Die Landschaft der Filmkritiker-Kanäle fällt heutzutage überaus divers aus, wie die bisherigen Folgen der Kritikeranalysen aufzeigten. Was bisher jedoch fehlte: ein genrespezifischer Kanal, der sich einem ausgewählten Filmgenre widmet. 100 Years of Terror ist kommt in der Hinsicht gerade recht, da sich hier die Horrorfans tummeln und die obskursten Filme besprochen werden. Für Horrorliebhaber ist das also die beste Anlaufstelle, um auf Filme zu stoßen, die unter die Haut gehen.
Zur Übersicht der Kritikeranalyse.
Für Menschen, die dich nicht kennen: was kann man konkret von deinen Filmkritiken erwarten und in welcher Hinsicht hebt sich deine Kritikerseite von anderen Kanälen ab?
Ich bin ja nur Chefredakteur des Online-Magazins 100 Years of Terror und kann mich glücklich schätzen, ein begnadetes elfköpfiges Team hinter mir zu haben. Wer sich auf die Homepage unseres Magazins verirrt, wird also mit einer Vielzahl an unterschiedlichen Meinungen konfrontiert, die auch redaktionsintern immer wieder heiß diskutiert werden.
Was uns von anderen Seiten abhebt, ist sicher unser Fokus auf Horrorfilme und grundsätzlich auf abgründige, transgressive Filme. Zudem konzentrieren wir uns nicht nur auf aktuelle Erscheinungen, sondern greifen auch auf den riesigen Fundus einer über hundertjährigen (Horror-)Filmgeschichte zurück. Es gibt so viele Perlen, die zu wenige Menschen kennen und denen wir gerne die verdiente Aufmerksamkeit geben wollen. Ich denke, wir sind so eine ständig wachsende Road Map des Horrorfilms, die einen zu immer neuen Sehenswürdigkeiten führt.
Welche Menschen möchtest du am ehesten mit deinem Kanal ansprechen?

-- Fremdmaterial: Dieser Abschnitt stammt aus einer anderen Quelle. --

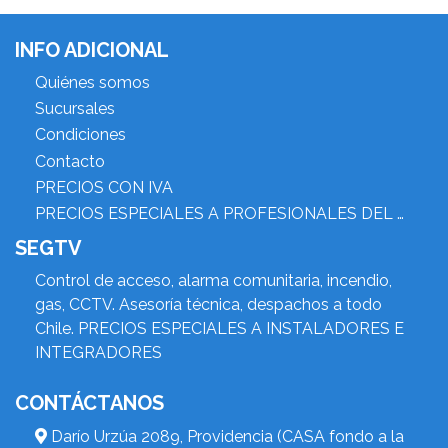
INFO ADICIONAL
Quiénes somos
Sucursales
Condiciones
Contacto
PRECIOS CON IVA
PRECIOS ESPECIALES A PROFESIONALES DEL RUBRO
SEGTV
Control de acceso, alarma comunitaria, incendio,
gas, CCTV. Asesoría técnica, despachos a todo
Chile. PRECIOS ESPECIALES A INSTALADORES E
INTEGRADORES
CONTÁCTANOS
Darío Urzúa 2089, Providencia (CASA fondo a la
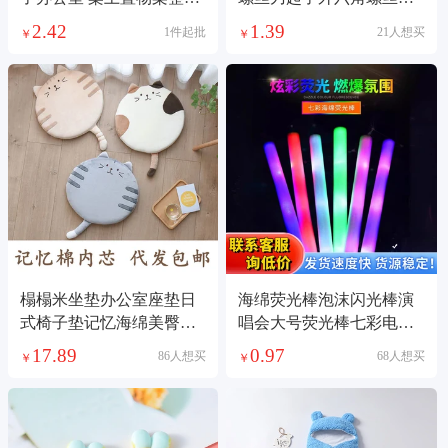
柜批发整理盒
拆机维修工具T6
2.42
1.39
1件起批
21人想买
￥
￥
榻榻米坐垫办公室座垫日
海绵荧光棒泡沫闪光棒演
式椅子垫记忆海绵美臀垫
唱会大号荧光棒七彩电子
猫咪圆形蒲团坐垫
发光棒一次性
17.89
0.97
86人想买
68人想买
￥
￥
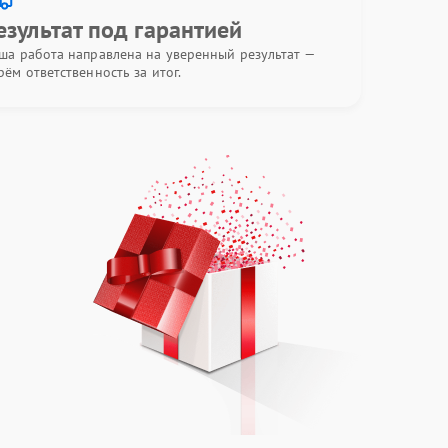
езультат под гарантией
ша работа направлена на уверенный результат —
рём ответственность за итог.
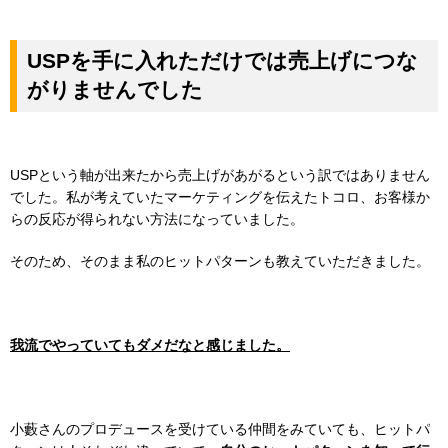
USPを手に入れただけでは売上げにつな
がりませんでした
USPという軸が出来たから売上げがあがるという訳ではありません
でした。私が考えていたマーケティングを伝えたトコロ、お客様か
らの反応が得られない方法になっていました。
そのため、そのまま私のヒットパターンも教えていただきました。
我流でやっていてもダメだなと感じました。
小藪さんのプロデュースを受けている仲間をみていても、ヒットパ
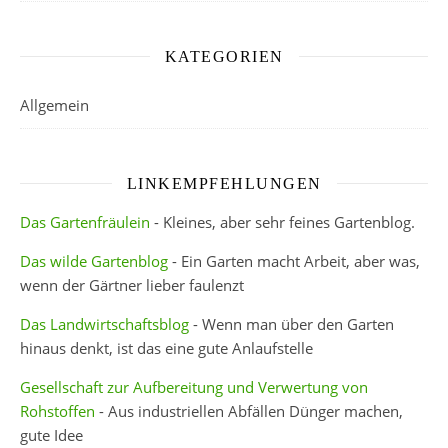
KATEGORIEN
Allgemein
LINKEMPFEHLUNGEN
Das Gartenfräulein
- Kleines, aber sehr feines Gartenblog.
Das wilde Gartenblog
- Ein Garten macht Arbeit, aber was,
wenn der Gärtner lieber faulenzt
Das Landwirtschaftsblog
- Wenn man über den Garten
hinaus denkt, ist das eine gute Anlaufstelle
Gesellschaft zur Aufbereitung und Verwertung von
Rohstoffen
- Aus industriellen Abfällen Dünger machen,
gute Idee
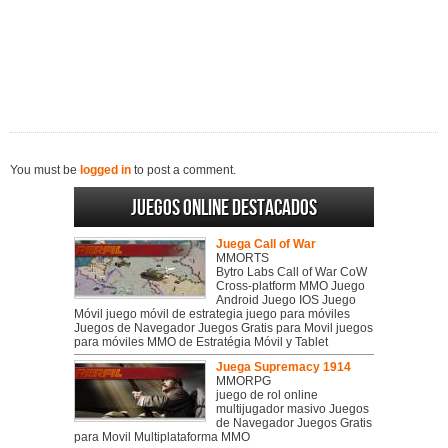
You must be
logged in
to post a comment.
Juegos online destacados
Juega Call of War
MMORTS
Bytro Labs Call of War CoW
Cross-platform MMO Juego
Android Juego IOS Juego
Móvil juego móvil de estrategia juego para móviles
Juegos de Navegador Juegos Gratis para Movil juegos
para móviles MMO de Estratégia Móvil y Tablet
Juega Supremacy 1914
MMORPG
juego de rol online
multijugador masivo Juegos
de Navegador Juegos Gratis
para Movil Multiplataforma MMO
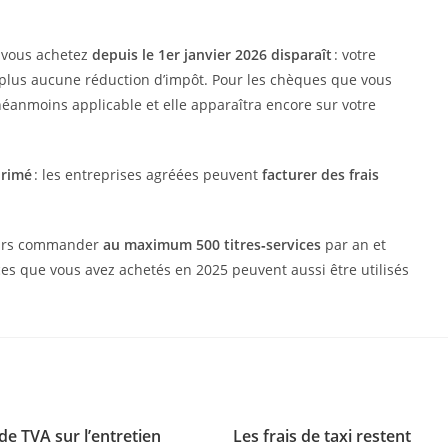
e vous achetez
depuis le 1er janvier 2026 disparaît
: votre
 plus aucune réduction d’impôt. Pour les chèques que vous
néanmoins applicable et elle apparaîtra encore sur votre
primé
: les entreprises agréées peuvent
facturer des frais
jours commander
au maximum 500 titres‑services
par an et
ices que vous avez achetés en 2025 peuvent aussi être utilisés
de TVA sur l’entretien
Les frais de taxi restent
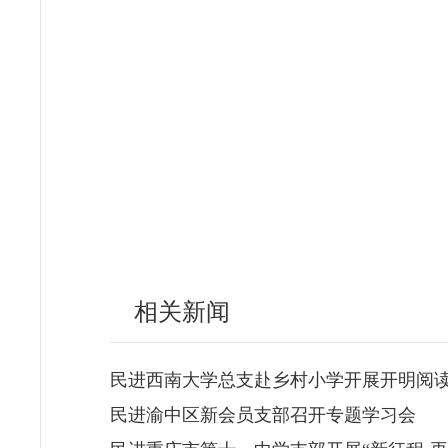
相关新闻
民进西南大学总支赴乡村小学开展开明阅
民进渝中区新会员支部召开专题学习会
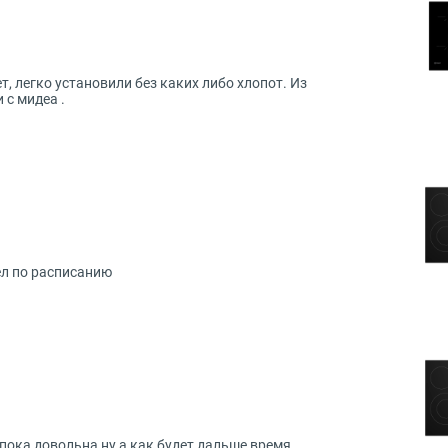
, легко установили без каких либо хлопот. Из
 с мидеа .
ел по расписанию
 пока довольна ну а как будет дальше время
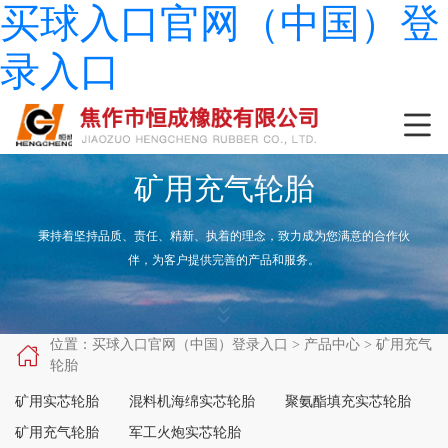
买球入口官网（中国）登
录入口

矿用充气轮胎
秉持着坚持品质、责任、精新、执着的理念，致力成为您满意的合作伙
伴，为客户提供完善的产品和服务。


位置：
买球入口官网（中国）登录入口
>
产品中心
>
矿用充气

轮胎
矿用实芯轮胎
混料机海绵实芯轮胎
聚氨酯填充实芯轮胎
矿用充气轮胎
军工火炮实芯轮胎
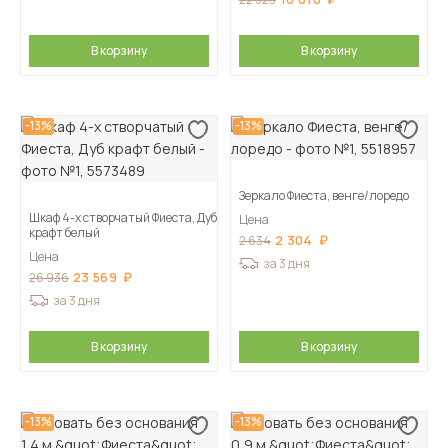
В корзину
В корзину
-13%
-13%
Зеркало Фиеста, венге/лоредо
Шкаф 4-х створчатый Фиеста, Дуб
Цена
крафт белый
2 304
2 634
Цена
за 3 дня
23 569
26 936
за 3 дня
В корзину
В корзину
-13%
-13%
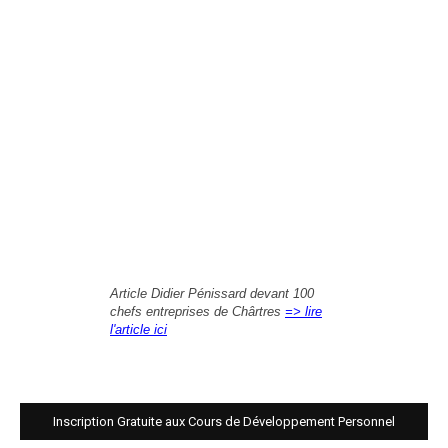
Article Didier Pénissard devant 100
chefs entreprises de Chârtres
=> lire
l'article ici
Inscription Gratuite aux Cours de Développement Personnel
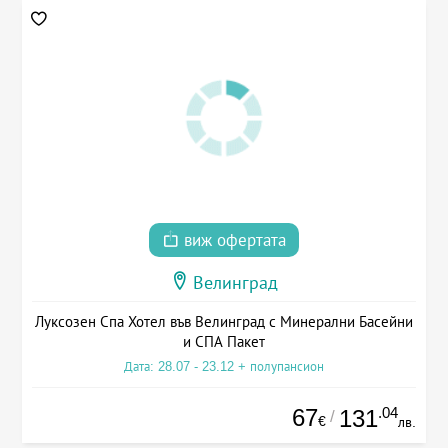
виж офертата
Велинград
Луксозен Спа Хотел във Велинград с Минерални Басейни
и СПА Пакет
Дата: 28.07 - 23.12 + полупансион
67
.04
131
/
€
лв.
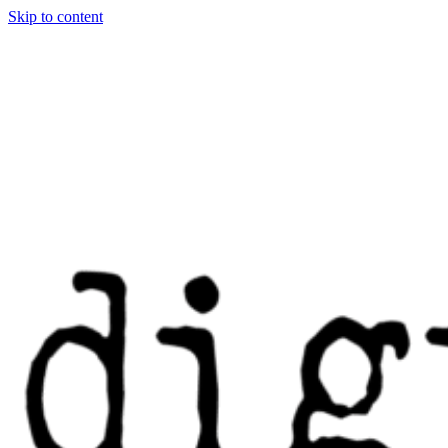
Skip to content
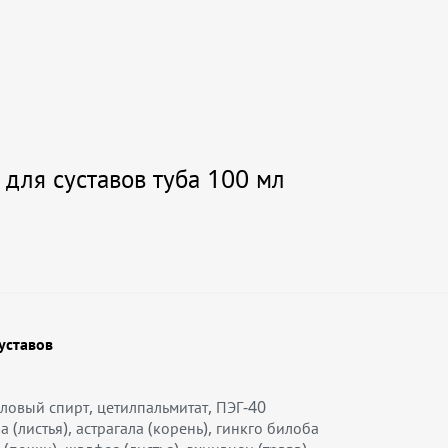
для суставов туба 100 мл
уставов
иловый спирт, цетилпальмитат, ПЭГ-40
(листья), астрагала (корень), гинкго билоба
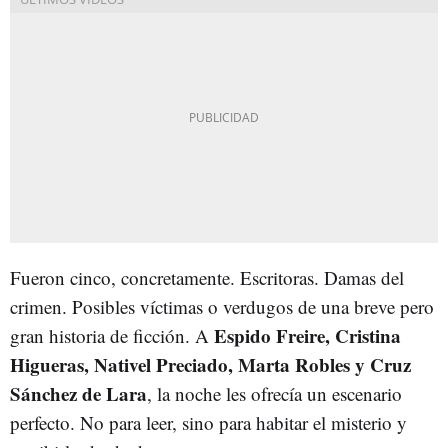
Fueron cinco, concretamente. Escritoras. Damas del
crimen. Posibles víctimas o verdugos de una breve pero
Espido Freire, Cristina
gran historia de ficción. A
Higueras, Nativel Preciado, Marta Robles y Cruz
Sánchez de Lara
, la noche les ofrecía un escenario
perfecto. No para leer, sino para habitar el misterio y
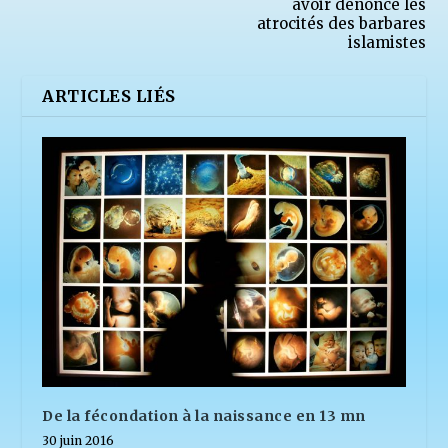
avoir dénoncé les
atrocités des barbares
islamistes
ARTICLES LIÉS
De la fécondation à la naissance en 13 mn
30 juin 2016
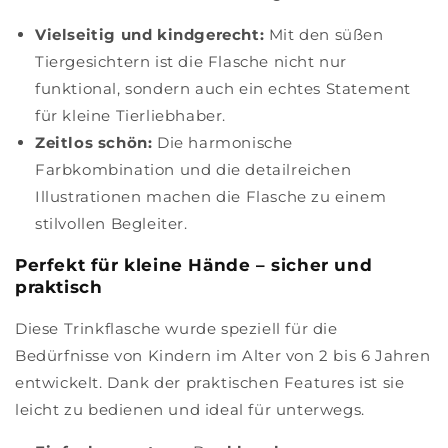
Vielseitig und kindgerecht:
Mit den süßen
Tiergesichtern ist die Flasche nicht nur
funktional, sondern auch ein echtes Statement
für kleine Tierliebhaber.
Zeitlos schön:
Die harmonische
Farbkombination und die detailreichen
Illustrationen machen die Flasche zu einem
stilvollen Begleiter.
Perfekt für kleine Hände – sicher und
praktisch
Diese Trinkflasche wurde speziell für die
Bedürfnisse von Kindern im Alter von 2 bis 6 Jahren
entwickelt. Dank der praktischen Features ist sie
leicht zu bedienen und ideal für unterwegs.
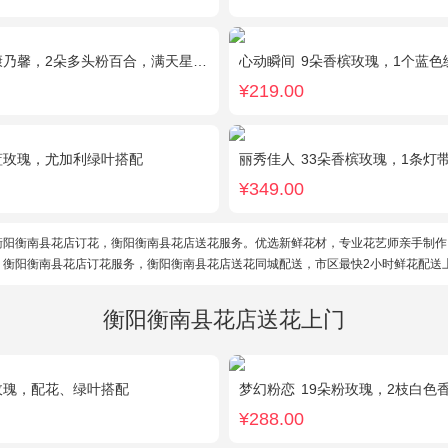
乃馨，2朵多头粉百合，满天星、绿叶搭配
心动瞬间
9朵香槟玫瑰，1个蓝色绣球，1支
¥219.00
蓝玫瑰，尤加利绿叶搭配
丽秀佳人
33朵香槟玫瑰，1条灯
¥349.00
衡阳衡南县花店订花，衡阳衡南县花店送花服务。优选新鲜花材，专业花艺师亲手制作
。衡阳衡南县花店订花服务，衡阳衡南县花店送花同城配送，市区最快2小时鲜花配送
衡阳衡南县花店送花上门
玫瑰，配花、绿叶搭配
梦幻粉恋
19朵粉玫瑰，2枝白色香
¥288.00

Das Magazin richtet sich im Grunde an alle Horrorfans und Freund:innen abseitiger Phantastik. Das Ziel war von vornherein, den Horrorfilm und alles, was sich in seiner Nähe befindet, in seinem Facettenreichtum darzustellen, denn Horror ist so viel mehr als ein paar brutale Morde und eine Hand voll Jump Scares. Es kann ein überaus faszinierender Spaziergang auf der Schutthalde der Zivilisation sein, wo all das Verdrängte, Unterdrückte und Geächtete auf uns wartet; all unsere eigenen Ängste, Fetische und Obsessionen. Und auf diese spannende Entdeckungsreise würden wir unsere Leser:innen gerne mitnehmen.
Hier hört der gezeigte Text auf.